Prepare quinoa or rice according to package directions so that it is ready when the falafels are ready.
Rinse and drain the chickpeas, then spread the chickpeas on paper towels to dry out.
In a food processor, combine the dried chickpeas, garlic, onion, parsley, cilantro, cumin, coriander, salt, pepper, baking powder and flour.
Pulse to combine until the mixture resembles wet sand.
Refrigerate the mixture for 30 minutes. This step ensures that the falafel balls hold their shape while cooking.
Prep the bowl toppings – chop the tomatoes, and cucumber, and crumble the feta so your toppings are ready to assemble the bowls.
Remove the falafel mix and use a cookie scoop or a tablespoon to scoop out the mixture into 1 1/2″ round disks. Place the falafel disks on a plate and set it aside.

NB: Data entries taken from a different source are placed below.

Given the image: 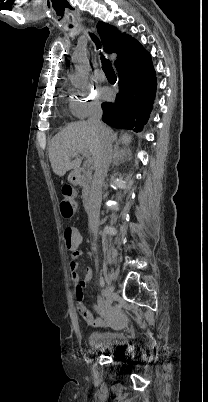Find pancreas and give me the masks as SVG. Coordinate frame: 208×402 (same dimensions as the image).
I'll return each instance as SVG.
<instances>
[{
	"instance_id": "obj_1",
	"label": "pancreas",
	"mask_w": 208,
	"mask_h": 402,
	"mask_svg": "<svg viewBox=\"0 0 208 402\" xmlns=\"http://www.w3.org/2000/svg\"><path fill=\"white\" fill-rule=\"evenodd\" d=\"M87 174H90V172H87ZM89 192H90V188L88 186V182H84L83 190H82V198H85V196H88Z\"/></svg>"
}]
</instances>
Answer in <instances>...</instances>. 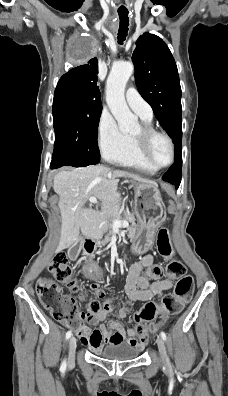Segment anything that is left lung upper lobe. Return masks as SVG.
Wrapping results in <instances>:
<instances>
[{"label":"left lung upper lobe","mask_w":228,"mask_h":396,"mask_svg":"<svg viewBox=\"0 0 228 396\" xmlns=\"http://www.w3.org/2000/svg\"><path fill=\"white\" fill-rule=\"evenodd\" d=\"M132 60L139 93L150 104L174 143L181 141V87L177 66L168 46L160 37L144 33L136 41Z\"/></svg>","instance_id":"1"}]
</instances>
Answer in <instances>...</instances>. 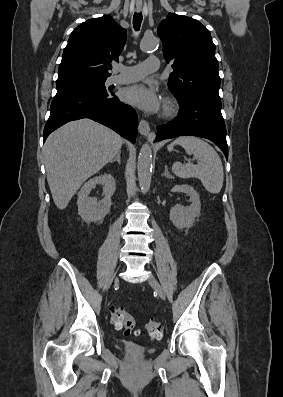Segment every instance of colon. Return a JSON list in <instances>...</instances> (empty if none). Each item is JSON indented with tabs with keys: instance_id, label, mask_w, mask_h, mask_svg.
<instances>
[{
	"instance_id": "obj_1",
	"label": "colon",
	"mask_w": 283,
	"mask_h": 397,
	"mask_svg": "<svg viewBox=\"0 0 283 397\" xmlns=\"http://www.w3.org/2000/svg\"><path fill=\"white\" fill-rule=\"evenodd\" d=\"M112 322L117 329H124L127 335L141 333L136 327L134 316L122 306L113 307ZM144 332L149 338L158 339L162 334V325L158 321L151 320L146 323Z\"/></svg>"
}]
</instances>
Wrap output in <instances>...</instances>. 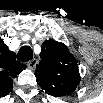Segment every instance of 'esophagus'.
Listing matches in <instances>:
<instances>
[{
	"instance_id": "1",
	"label": "esophagus",
	"mask_w": 103,
	"mask_h": 103,
	"mask_svg": "<svg viewBox=\"0 0 103 103\" xmlns=\"http://www.w3.org/2000/svg\"><path fill=\"white\" fill-rule=\"evenodd\" d=\"M37 65V60L36 59H31L29 62H28V68L29 69H34Z\"/></svg>"
}]
</instances>
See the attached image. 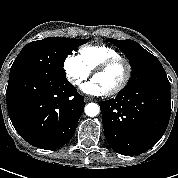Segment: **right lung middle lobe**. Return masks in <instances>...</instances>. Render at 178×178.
<instances>
[{"instance_id": "1", "label": "right lung middle lobe", "mask_w": 178, "mask_h": 178, "mask_svg": "<svg viewBox=\"0 0 178 178\" xmlns=\"http://www.w3.org/2000/svg\"><path fill=\"white\" fill-rule=\"evenodd\" d=\"M86 42L87 39L48 37L28 43L12 64L9 77L48 73L66 77L63 64L67 55Z\"/></svg>"}]
</instances>
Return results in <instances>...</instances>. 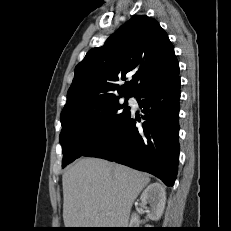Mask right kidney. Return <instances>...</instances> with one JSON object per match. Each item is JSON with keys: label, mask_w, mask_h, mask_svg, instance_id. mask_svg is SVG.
<instances>
[{"label": "right kidney", "mask_w": 231, "mask_h": 231, "mask_svg": "<svg viewBox=\"0 0 231 231\" xmlns=\"http://www.w3.org/2000/svg\"><path fill=\"white\" fill-rule=\"evenodd\" d=\"M140 200L143 206L149 203L150 207L146 210L147 216L149 219L157 221L161 218L166 204L165 188L159 183L150 184L141 194ZM139 222L138 215L133 214L129 227L137 228Z\"/></svg>", "instance_id": "obj_1"}]
</instances>
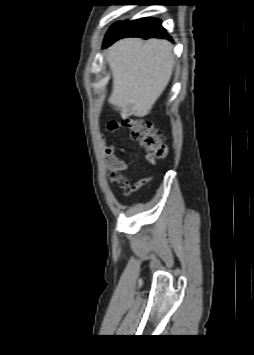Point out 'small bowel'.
I'll return each instance as SVG.
<instances>
[{
  "instance_id": "small-bowel-1",
  "label": "small bowel",
  "mask_w": 254,
  "mask_h": 355,
  "mask_svg": "<svg viewBox=\"0 0 254 355\" xmlns=\"http://www.w3.org/2000/svg\"><path fill=\"white\" fill-rule=\"evenodd\" d=\"M114 123L112 126H109V123ZM108 123V130L110 132L117 131L122 127L120 121H111ZM103 153L105 157V162L108 170L110 171V181L117 183L124 191L125 195H130L136 189L141 187L143 184L151 181L153 177H146L138 181L133 182V179L129 176L123 175V172H126L129 168V164L121 156L122 153H126L128 149L126 147H117L114 144H108L105 141V137L101 136ZM147 161L151 164H155L154 158L146 157Z\"/></svg>"
}]
</instances>
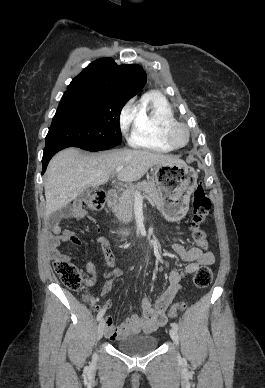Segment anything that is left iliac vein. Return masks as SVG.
Returning a JSON list of instances; mask_svg holds the SVG:
<instances>
[{"instance_id": "left-iliac-vein-1", "label": "left iliac vein", "mask_w": 265, "mask_h": 388, "mask_svg": "<svg viewBox=\"0 0 265 388\" xmlns=\"http://www.w3.org/2000/svg\"><path fill=\"white\" fill-rule=\"evenodd\" d=\"M169 334H170V337L171 339L174 341V343L177 345L178 344V332L176 329L174 328H171L169 330Z\"/></svg>"}]
</instances>
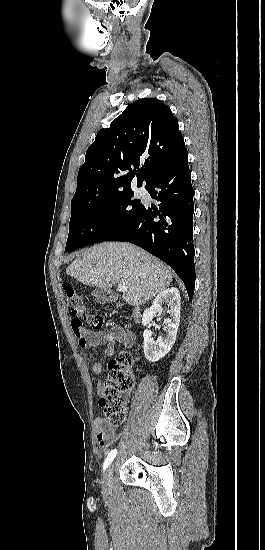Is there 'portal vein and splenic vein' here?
<instances>
[{
    "instance_id": "1",
    "label": "portal vein and splenic vein",
    "mask_w": 265,
    "mask_h": 550,
    "mask_svg": "<svg viewBox=\"0 0 265 550\" xmlns=\"http://www.w3.org/2000/svg\"><path fill=\"white\" fill-rule=\"evenodd\" d=\"M117 289H118L119 291H122V292H126V291H127V287H126L124 284H121V283H119V284L117 285Z\"/></svg>"
}]
</instances>
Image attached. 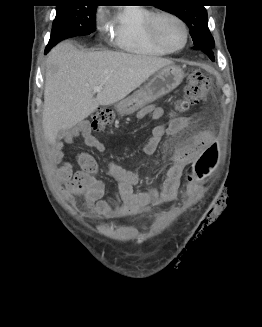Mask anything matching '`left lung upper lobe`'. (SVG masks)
<instances>
[{
	"mask_svg": "<svg viewBox=\"0 0 262 327\" xmlns=\"http://www.w3.org/2000/svg\"><path fill=\"white\" fill-rule=\"evenodd\" d=\"M196 0H161L158 8L175 14L189 27L194 49L214 48V39L208 29L207 11Z\"/></svg>",
	"mask_w": 262,
	"mask_h": 327,
	"instance_id": "5c2ea615",
	"label": "left lung upper lobe"
}]
</instances>
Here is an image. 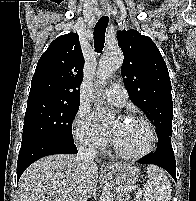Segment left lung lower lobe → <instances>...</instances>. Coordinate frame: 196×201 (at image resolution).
I'll list each match as a JSON object with an SVG mask.
<instances>
[{
    "mask_svg": "<svg viewBox=\"0 0 196 201\" xmlns=\"http://www.w3.org/2000/svg\"><path fill=\"white\" fill-rule=\"evenodd\" d=\"M142 164H153L168 171L176 181V161L171 145V137L158 140L157 149L139 160Z\"/></svg>",
    "mask_w": 196,
    "mask_h": 201,
    "instance_id": "left-lung-lower-lobe-1",
    "label": "left lung lower lobe"
}]
</instances>
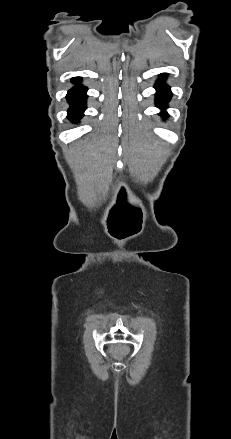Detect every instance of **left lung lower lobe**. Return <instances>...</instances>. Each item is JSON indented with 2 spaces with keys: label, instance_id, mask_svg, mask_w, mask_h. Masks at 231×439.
Returning a JSON list of instances; mask_svg holds the SVG:
<instances>
[{
  "label": "left lung lower lobe",
  "instance_id": "left-lung-lower-lobe-1",
  "mask_svg": "<svg viewBox=\"0 0 231 439\" xmlns=\"http://www.w3.org/2000/svg\"><path fill=\"white\" fill-rule=\"evenodd\" d=\"M167 77V74H161L160 79L157 81L155 88L157 90L156 93V106L162 109H165L166 103L169 101V99L172 96V92L170 90V87L164 83L165 78ZM162 117H167L168 114L166 112L160 113Z\"/></svg>",
  "mask_w": 231,
  "mask_h": 439
}]
</instances>
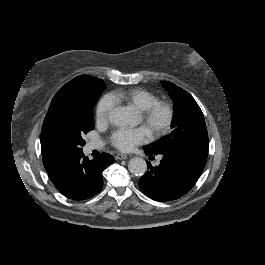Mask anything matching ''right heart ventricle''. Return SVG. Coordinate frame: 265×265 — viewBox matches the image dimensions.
<instances>
[{
  "instance_id": "1",
  "label": "right heart ventricle",
  "mask_w": 265,
  "mask_h": 265,
  "mask_svg": "<svg viewBox=\"0 0 265 265\" xmlns=\"http://www.w3.org/2000/svg\"><path fill=\"white\" fill-rule=\"evenodd\" d=\"M115 104L132 107L137 112H142L158 101L150 91L143 88H120L110 93Z\"/></svg>"
}]
</instances>
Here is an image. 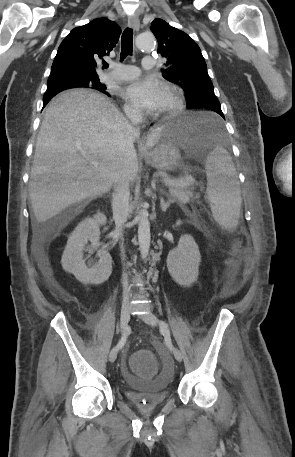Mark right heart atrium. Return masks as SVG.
I'll use <instances>...</instances> for the list:
<instances>
[{
    "label": "right heart atrium",
    "mask_w": 295,
    "mask_h": 457,
    "mask_svg": "<svg viewBox=\"0 0 295 457\" xmlns=\"http://www.w3.org/2000/svg\"><path fill=\"white\" fill-rule=\"evenodd\" d=\"M125 111L128 114V116H130L132 118L141 117V111L137 107H135L133 105L127 104L125 106Z\"/></svg>",
    "instance_id": "obj_1"
}]
</instances>
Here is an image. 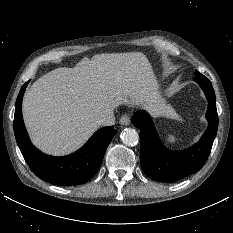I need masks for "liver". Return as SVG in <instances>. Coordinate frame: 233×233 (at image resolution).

Heat 2 tablespoons olive oil in a large non-stick skillet over medium-high heat. Working in batches, add the falafel disks to the pan and cook for 3-4 minutes on each side until crisp and golden. Do not crowd the pan.
Assemble the bowls by placing 1/2 cup of quinoa or rice, the hummus, falafels, crunchy veggies and top with feta cheese. To make the bowls lower carb, use a bed of salad greens rather than rice/quinoa.